----- Data to use

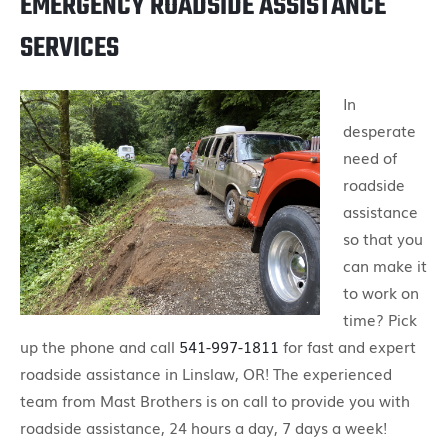
EMERGENCY ROADSIDE ASSISTANCE
SERVICES
In
desperate
need of
roadside
assistance
so that you
can make it
to work on
time? Pick
up the phone and call
541-997-1811
for fast and expert
roadside assistance in Linslaw, OR! The experienced
team from Mast Brothers is on call to provide you with
roadside assistance, 24 hours a day, 7 days a week!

----------

- Activity
Look over the records above and copy each line that includes the string "call".

- Answer to the problem
up the phone and call
team from Mast Brothers is on call to provide you with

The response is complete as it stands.